(Dataset entries)
----

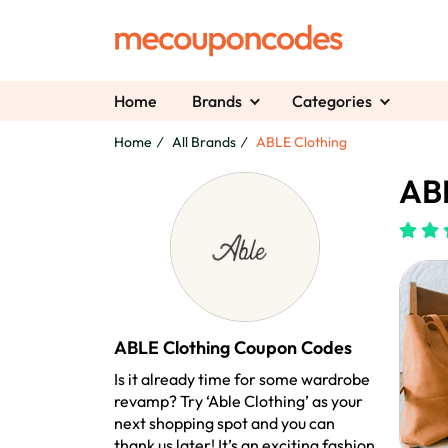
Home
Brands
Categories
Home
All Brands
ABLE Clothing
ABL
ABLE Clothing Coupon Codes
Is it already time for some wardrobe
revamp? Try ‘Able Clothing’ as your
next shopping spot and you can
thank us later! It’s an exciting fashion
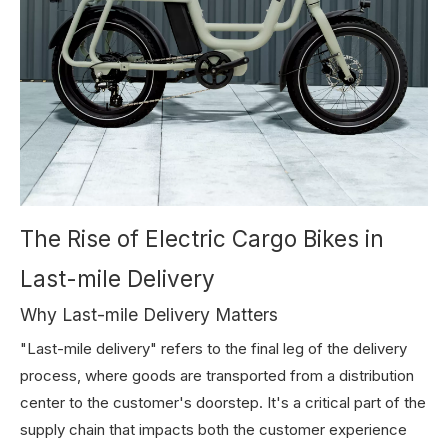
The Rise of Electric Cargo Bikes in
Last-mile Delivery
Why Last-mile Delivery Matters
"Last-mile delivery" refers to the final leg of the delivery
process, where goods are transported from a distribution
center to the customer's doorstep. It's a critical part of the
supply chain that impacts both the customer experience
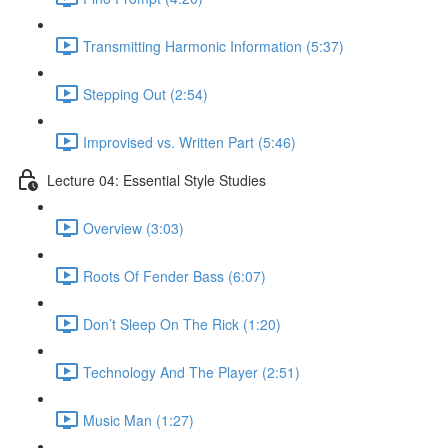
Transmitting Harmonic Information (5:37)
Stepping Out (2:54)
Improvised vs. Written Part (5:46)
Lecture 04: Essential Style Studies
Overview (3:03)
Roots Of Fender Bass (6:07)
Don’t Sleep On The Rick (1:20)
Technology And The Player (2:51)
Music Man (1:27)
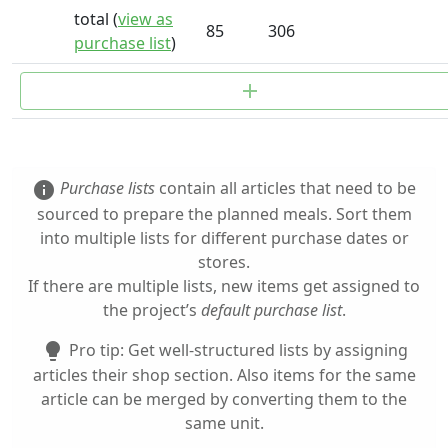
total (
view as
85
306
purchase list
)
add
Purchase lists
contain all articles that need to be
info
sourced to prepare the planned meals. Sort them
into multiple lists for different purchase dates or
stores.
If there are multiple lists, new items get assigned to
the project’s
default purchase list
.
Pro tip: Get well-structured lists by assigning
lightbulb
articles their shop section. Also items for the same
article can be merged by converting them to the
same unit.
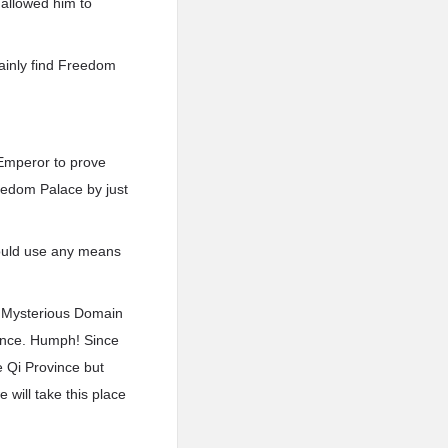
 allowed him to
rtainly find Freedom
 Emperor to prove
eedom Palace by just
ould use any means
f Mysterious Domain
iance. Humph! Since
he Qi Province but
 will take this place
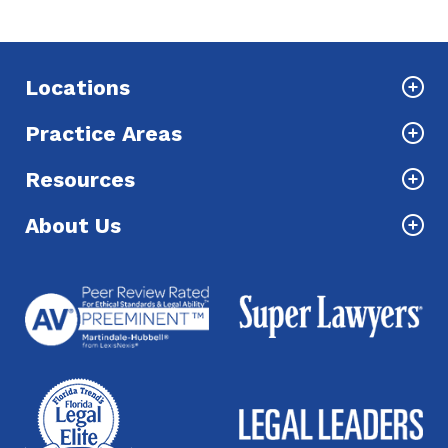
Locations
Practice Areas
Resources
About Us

----

● WORK ORDER
Above are the records; reproduce them exactly and leave out the pictures.

● ANSWER SECTION
Home
Brands
Categories
Home
All Brands
ABLE Clothing
ABL
ABLE Clothing Coupon Codes
Is it already time for some wardrobe
revamp? Try ‘Able Clothing’ as your
next shopping spot and you can
thank us later! It’s an exciting fashion
The Rise of Electric Cargo Bikes in
Last-mile Delivery
Why Last-mile Delivery Matters
"Last-mile delivery" refers to the final leg of the delivery
process, where goods are transported from a distribution
center to the customer's doorstep. It's a critical part of the
supply chain that impacts both the customer experience
Transmitting Harmonic Information (5:37)
Stepping Out (2:54)
Improvised vs. Written Part (5:46)
Lecture 04: Essential Style Studies
Overview (3:03)
Roots Of Fender Bass (6:07)
Don’t Sleep On The Rick (1:20)
Technology And The Player (2:51)
Music Man (1:27)
total (
view as
85
306
purchase list
)
add
Purchase lists
contain all articles that need to be
info
sourced to prepare the planned meals. Sort them
into multiple lists for different purchase dates or
stores.
If there are multiple lists, new items get assigned to
the project’s
default purchase list
.
Pro tip: Get well-structured lists by assigning
lightbulb
articles their shop section. Also items for the same
article can be merged by converting them to the
same unit.
 allowed him to
rtainly find Freedom
 Emperor to prove
eedom Palace by just
ould use any means
f Mysterious Domain
iance. Humph! Since
he Qi Province but
 will take this place
Locations
Practice Areas
Resources
About Us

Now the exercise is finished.